Thursday, May 27, 2010

Call for Entries for the Encyclopedia of the Bible and its Reception

[I recently received the following information from Brent Plate, editor of the Material Religion journal and one of the editors of this Encyclopedia project. Please consider contributing to this valuable effort!]

Walter de Gruyter Publishing House in Berlin, having recently finished the Theologische Realenzyklopädie (TRE), is now publishing an equally ambitious research tool – an Encyclopedia of the Bible and Its Reception (EBR) in 30 volumes. Volumes 1 and 2 were published in 2009, and volumes 3-6 are currently in production for 2010 publication.

EBR will be published in English and will be the first comprehensive biblical research tool to incorporate fully the history of interpretation and reception into an encyclopedic treatment of the Bible. This project will shape future scholarship on the Bible and its cultural and historical reception. EBR will, on the one hand, trace in comprehensive detail the impact of historical persons, places, topics, etc. on the Bible, and, on the other hand, the reception of the Bible, i.e. the reception of biblical books, persons, places, flora and fauna, pericopes, topics, motifs etc. in the history of Christianity, Judaism, Islam, other world religions, literature, visual arts, music, theater and film.
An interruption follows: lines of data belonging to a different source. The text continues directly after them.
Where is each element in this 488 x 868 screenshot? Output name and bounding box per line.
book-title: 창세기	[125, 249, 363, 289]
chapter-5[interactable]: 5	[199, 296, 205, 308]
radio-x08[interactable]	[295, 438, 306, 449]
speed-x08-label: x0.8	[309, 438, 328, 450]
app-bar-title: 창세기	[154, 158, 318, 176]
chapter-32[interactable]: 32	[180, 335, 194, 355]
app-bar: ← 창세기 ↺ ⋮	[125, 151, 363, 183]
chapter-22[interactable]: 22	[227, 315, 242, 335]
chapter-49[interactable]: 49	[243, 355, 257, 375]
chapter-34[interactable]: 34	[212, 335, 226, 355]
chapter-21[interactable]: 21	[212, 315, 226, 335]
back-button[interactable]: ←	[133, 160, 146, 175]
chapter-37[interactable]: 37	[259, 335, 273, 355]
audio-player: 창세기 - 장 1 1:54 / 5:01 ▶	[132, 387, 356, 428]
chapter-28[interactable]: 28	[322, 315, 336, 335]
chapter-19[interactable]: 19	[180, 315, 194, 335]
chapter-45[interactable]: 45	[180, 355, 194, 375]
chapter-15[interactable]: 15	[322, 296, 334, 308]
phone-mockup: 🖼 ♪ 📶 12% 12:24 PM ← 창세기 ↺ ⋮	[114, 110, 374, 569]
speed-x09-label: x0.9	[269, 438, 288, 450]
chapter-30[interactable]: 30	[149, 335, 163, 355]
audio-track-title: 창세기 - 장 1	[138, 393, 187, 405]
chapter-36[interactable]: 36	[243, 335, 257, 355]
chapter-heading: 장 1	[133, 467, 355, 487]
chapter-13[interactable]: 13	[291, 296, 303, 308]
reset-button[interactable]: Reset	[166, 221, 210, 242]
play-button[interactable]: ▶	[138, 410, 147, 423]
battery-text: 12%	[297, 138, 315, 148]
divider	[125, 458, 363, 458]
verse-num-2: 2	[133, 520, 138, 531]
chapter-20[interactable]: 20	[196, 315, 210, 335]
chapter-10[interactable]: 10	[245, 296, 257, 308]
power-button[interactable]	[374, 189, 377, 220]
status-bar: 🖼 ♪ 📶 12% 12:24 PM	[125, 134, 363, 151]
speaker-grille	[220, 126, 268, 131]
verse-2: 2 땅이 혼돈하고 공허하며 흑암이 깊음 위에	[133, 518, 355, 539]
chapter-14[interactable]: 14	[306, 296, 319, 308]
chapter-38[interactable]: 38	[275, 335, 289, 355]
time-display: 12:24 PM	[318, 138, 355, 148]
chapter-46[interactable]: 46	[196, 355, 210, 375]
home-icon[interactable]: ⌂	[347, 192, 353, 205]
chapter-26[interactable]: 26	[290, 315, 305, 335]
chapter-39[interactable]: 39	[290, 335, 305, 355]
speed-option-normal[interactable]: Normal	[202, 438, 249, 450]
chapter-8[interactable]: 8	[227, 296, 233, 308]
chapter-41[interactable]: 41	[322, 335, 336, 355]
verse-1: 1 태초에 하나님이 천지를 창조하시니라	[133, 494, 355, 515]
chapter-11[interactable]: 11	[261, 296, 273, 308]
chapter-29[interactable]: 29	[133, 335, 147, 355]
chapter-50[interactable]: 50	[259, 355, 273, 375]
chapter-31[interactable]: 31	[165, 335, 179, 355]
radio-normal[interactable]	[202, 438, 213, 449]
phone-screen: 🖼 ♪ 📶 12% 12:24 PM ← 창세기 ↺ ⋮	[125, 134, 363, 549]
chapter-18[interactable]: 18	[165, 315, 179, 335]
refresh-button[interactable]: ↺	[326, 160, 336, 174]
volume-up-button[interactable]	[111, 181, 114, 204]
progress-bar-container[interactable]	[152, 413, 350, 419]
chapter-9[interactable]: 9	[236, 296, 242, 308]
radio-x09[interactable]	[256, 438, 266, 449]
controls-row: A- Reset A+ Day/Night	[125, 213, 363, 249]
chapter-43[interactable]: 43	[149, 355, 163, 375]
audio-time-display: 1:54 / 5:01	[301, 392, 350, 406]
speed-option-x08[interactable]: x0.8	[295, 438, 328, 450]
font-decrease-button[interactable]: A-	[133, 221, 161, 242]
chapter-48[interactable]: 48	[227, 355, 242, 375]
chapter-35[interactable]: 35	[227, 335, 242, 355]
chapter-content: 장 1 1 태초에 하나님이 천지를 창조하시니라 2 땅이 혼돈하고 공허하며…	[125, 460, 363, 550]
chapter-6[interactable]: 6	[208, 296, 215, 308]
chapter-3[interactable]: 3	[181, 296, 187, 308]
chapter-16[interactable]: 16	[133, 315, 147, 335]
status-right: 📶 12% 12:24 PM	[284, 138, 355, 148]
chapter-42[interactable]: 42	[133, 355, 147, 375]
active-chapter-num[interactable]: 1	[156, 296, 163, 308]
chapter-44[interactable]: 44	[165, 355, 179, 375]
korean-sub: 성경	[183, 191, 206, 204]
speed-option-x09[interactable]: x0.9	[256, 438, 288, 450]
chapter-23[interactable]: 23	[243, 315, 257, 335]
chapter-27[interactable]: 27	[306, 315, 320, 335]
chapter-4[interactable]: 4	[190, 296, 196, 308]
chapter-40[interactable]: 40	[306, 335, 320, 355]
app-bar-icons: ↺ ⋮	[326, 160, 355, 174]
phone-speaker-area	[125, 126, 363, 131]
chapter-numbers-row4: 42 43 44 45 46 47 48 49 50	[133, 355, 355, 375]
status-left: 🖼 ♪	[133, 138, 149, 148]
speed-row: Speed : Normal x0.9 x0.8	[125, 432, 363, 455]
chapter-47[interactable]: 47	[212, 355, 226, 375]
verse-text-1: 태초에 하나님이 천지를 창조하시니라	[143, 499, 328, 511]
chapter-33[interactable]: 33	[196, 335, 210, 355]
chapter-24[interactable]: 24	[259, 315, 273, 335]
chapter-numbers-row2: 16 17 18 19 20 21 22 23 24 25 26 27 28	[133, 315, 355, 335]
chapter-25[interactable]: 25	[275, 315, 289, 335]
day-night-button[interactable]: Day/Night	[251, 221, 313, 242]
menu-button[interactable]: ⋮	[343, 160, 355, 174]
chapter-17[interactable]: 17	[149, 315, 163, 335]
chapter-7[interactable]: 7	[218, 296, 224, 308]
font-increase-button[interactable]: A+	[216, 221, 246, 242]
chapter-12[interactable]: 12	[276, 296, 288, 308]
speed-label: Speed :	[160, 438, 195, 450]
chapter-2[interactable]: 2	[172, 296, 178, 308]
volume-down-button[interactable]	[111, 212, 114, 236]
There are ongoing opportunities for publishing shorter (~200 words), longer (~2000 words), and in-between, entries on topics related to religion and film. 2010 begins the entries beginning with the letter "D."

To give example of the range of topics covered, previous entries on film include:

-Abraham

-Angels

-Atheism

-Blasphemy

-Buñuel

-Cain

-Celibacy

-Chaos

-Desert

There are many more entries, but this gives a sense of the range of interests: specific directors, specific films, general biblical topics, and biblical characters and motifs.

For further information, questions, and for examples of already published entries, please contact Brent Plate: splate@hamilton.edu

For info on the EBR, see: http://www.bible-encyclopedia.com

Tuesday, May 25, 2010

Stumbling into the goldmine

When I was writing my dissertation, my third chapter was devoted to trying to develop a set of definitions and a methodology for examining "the Bible" as both a "linguistic" object (what often gets referred to as the "text" - meaning the intangible ideas "contained" in a book) as well as a physical object (the other, conflated meaning for the word "text").

It took me over eighty pages, and the apparatus was unwieldy at best. Part of the problem was that I was trying to develop, and import, a whole mode of analysis that is very alien to the weltanschauung of contemporary theological studies. In previous generations, theologians were as much text critics as they were proto-philosophers [1]. A survey of the works of Calvin, Luther, Barth and other notables shows as much biblical commentary and exegesis as it does attempts at systematic theologies (and often more so). In the last thirty years, however, a divide has opened between the practice of Christian theology and the practices of exegesis and textual criticism. My chapter was an attempt to "work backward" through this divide, and even beyond and beneath it, to recover a sense (if, indeed, it ever existed) of the importance of the "book-ness" of the Bible. The physical presence of the printed object was and is, I argued, theologically relevant and indispensable.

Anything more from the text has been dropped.